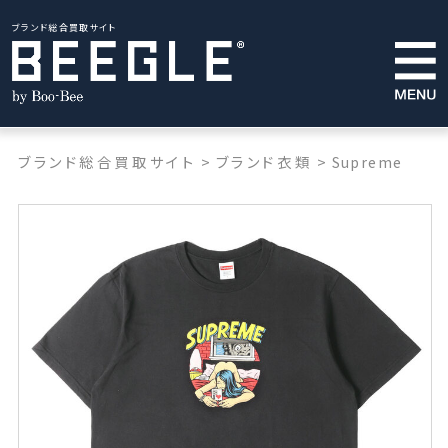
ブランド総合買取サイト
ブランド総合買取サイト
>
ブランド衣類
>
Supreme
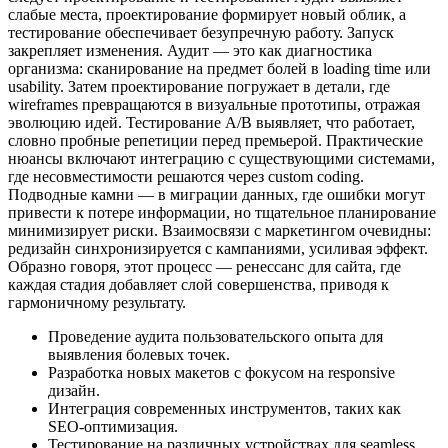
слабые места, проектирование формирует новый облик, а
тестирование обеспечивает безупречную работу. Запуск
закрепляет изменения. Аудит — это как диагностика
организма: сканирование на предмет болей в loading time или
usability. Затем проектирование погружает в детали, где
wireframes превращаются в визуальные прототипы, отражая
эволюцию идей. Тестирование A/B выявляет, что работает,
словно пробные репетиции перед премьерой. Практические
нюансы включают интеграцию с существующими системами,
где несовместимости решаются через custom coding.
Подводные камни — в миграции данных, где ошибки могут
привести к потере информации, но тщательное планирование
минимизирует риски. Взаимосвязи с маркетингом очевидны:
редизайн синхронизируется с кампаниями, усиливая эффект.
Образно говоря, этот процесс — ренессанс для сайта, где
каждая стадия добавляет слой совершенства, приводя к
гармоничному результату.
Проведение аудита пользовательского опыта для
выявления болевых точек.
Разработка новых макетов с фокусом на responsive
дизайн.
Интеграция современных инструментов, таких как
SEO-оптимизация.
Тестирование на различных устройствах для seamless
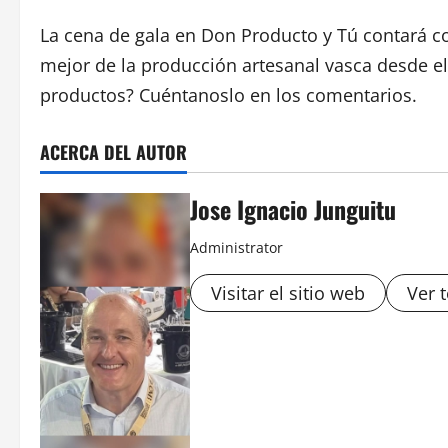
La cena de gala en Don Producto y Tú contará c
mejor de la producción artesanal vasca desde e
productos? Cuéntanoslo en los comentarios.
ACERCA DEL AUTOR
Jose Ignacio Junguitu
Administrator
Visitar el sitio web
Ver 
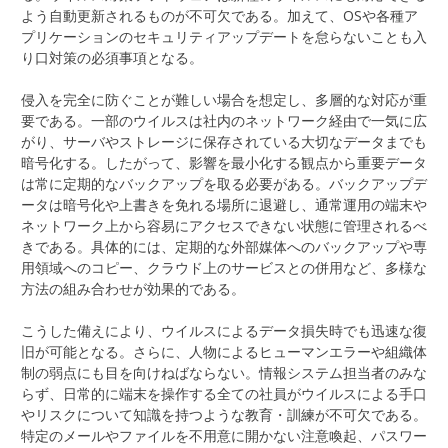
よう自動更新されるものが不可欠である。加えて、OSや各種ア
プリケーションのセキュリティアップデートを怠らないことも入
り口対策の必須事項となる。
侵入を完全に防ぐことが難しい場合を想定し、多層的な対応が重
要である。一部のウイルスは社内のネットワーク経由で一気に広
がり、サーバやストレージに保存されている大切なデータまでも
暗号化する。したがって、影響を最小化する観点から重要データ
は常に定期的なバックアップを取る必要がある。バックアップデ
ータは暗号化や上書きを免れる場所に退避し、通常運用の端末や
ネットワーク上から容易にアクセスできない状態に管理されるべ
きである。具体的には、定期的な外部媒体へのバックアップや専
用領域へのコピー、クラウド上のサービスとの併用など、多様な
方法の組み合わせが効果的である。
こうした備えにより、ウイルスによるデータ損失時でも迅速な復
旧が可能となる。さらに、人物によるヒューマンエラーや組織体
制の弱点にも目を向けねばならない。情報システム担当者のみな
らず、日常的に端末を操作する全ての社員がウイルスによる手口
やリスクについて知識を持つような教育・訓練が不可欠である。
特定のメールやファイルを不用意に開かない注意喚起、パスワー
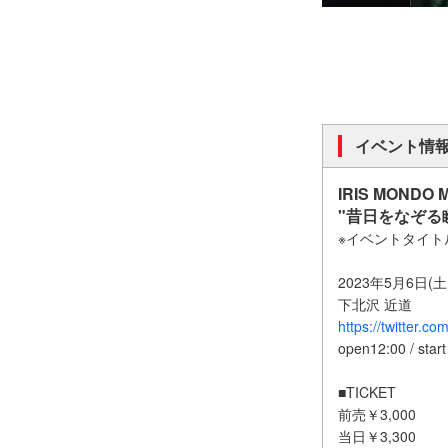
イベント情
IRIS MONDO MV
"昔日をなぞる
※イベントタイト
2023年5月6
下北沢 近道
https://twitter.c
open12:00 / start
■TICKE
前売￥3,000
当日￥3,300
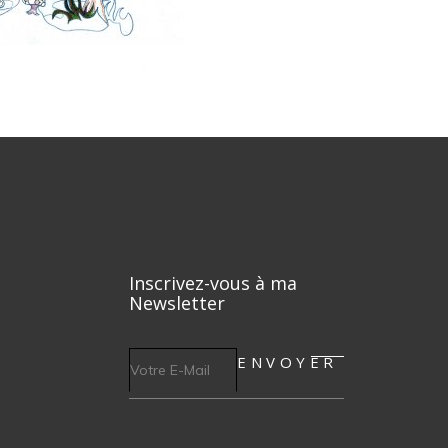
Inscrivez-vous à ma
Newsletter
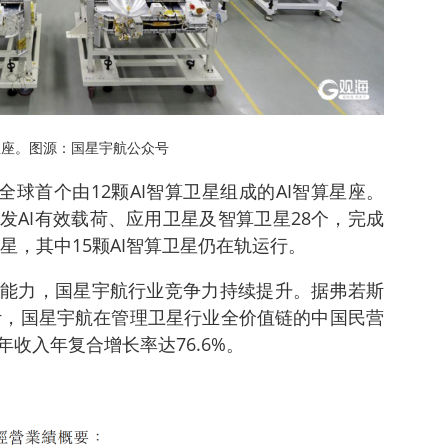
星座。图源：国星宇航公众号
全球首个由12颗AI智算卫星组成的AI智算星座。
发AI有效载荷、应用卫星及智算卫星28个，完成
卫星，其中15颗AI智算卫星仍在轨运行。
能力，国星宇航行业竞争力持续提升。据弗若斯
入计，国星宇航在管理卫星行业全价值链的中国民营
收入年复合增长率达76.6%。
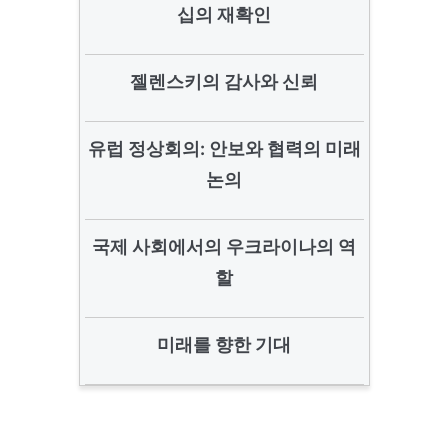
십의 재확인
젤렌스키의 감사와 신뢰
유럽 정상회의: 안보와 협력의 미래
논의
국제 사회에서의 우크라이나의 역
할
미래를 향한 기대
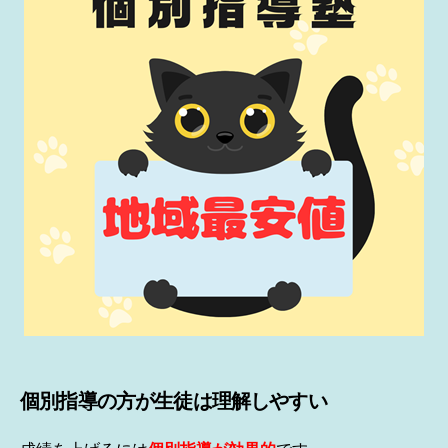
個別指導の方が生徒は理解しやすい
______
Aim of the exercise:
What is needed here is an exact copy of all the entries, without the pictures.

Task output:
ブランド総合買取サイト
ブランド総合買取サイト
>
ブランド衣類
>
Supreme
слабые места, проектирование формирует новый облик, а
тестирование обеспечивает безупречную работу. Запуск
закрепляет изменения. Аудит — это как диагностика
организма: сканирование на предмет болей в loading time или
usability. Затем проектирование погружает в детали, где
wireframes превращаются в визуальные прототипы, отражая
эволюцию идей. Тестирование A/B выявляет, что работает,
словно пробные репетиции перед премьерой. Практические
нюансы включают интеграцию с существующими системами,
где несовместимости решаются через custom coding.
Подводные камни — в миграции данных, где ошибки могут
привести к потере информации, но тщательное планирование
минимизирует риски. Взаимосвязи с маркетингом очевидны:
редизайн синхронизируется с кампаниями, усиливая эффект.
Образно говоря, этот процесс — ренессанс для сайта, где
каждая стадия добавляет слой совершенства, приводя к
гармоничному результату.
Проведение аудита пользовательского опыта для
выявления болевых точек.
Разработка новых макетов с фокусом на responsive
дизайн.
Интеграция современных инструментов, таких как
SEO-оптимизация.
Тестирование на различных устройствах для seamless
La cena de gala en Don Producto y Tú contará c
mejor de la producción artesanal vasca desde e
productos? Cuéntanoslo en los comentarios.
ACERCA DEL AUTOR
Jose Ignacio Junguitu
Administrator
Visitar el sitio web
Ver 
よう自動更新されるものが不可欠である。加えて、OSや各種ア
プリケーションのセキュリティアップデートを怠らないことも入
り口対策の必須事項となる。
侵入を完全に防ぐことが難しい場合を想定し、多層的な対応が重
要である。一部のウイルスは社内のネットワーク経由で一気に広
がり、サーバやストレージに保存されている大切なデータまでも
暗号化する。したがって、影響を最小化する観点から重要データ
は常に定期的なバックアップを取る必要がある。バックアップデ
ータは暗号化や上書きを免れる場所に退避し、通常運用の端末や
ネットワーク上から容易にアクセスできない状態に管理されるべ
きである。具体的には、定期的な外部媒体へのバックアップや専
用領域へのコピー、クラウド上のサービスとの併用など、多様な
方法の組み合わせが効果的である。
こうした備えにより、ウイルスによるデータ損失時でも迅速な復
旧が可能となる。さらに、人物によるヒューマンエラーや組織体
制の弱点にも目を向けねばならない。情報システム担当者のみな
らず、日常的に端末を操作する全ての社員がウイルスによる手口
やリスクについて知識を持つような教育・訓練が不可欠である。
特定のメールやファイルを不用意に開かない注意喚起、パスワー
イベント情
IRIS MONDO MV
"昔日をなぞる
※イベントタイト
2023年5月6
下北沢 近道
https://twitter.c
open12:00 / start
■TICKE
前売￥3,000
当日￥3,300
Inscrivez-vous à ma
Newsletter
星座。图源：国星宇航公众号
全球首个由12颗AI智算卫星组成的AI智算星座。
发AI有效载荷、应用卫星及智算卫星28个，完成
卫星，其中15颗AI智算卫星仍在轨运行。
能力，国星宇航行业竞争力持续提升。据弗若斯
入计，国星宇航在管理卫星行业全价值链的中国民营
收入年复合增长率达76.6%。
십의 재확인
젤렌스키의 감사와 신뢰
유럽 정상회의: 안보와 협력의 미래
논의
국제 사회에서의 우크라이나의 역
할
미래를 향한 기대
個別指導の方が生徒は理解しやすい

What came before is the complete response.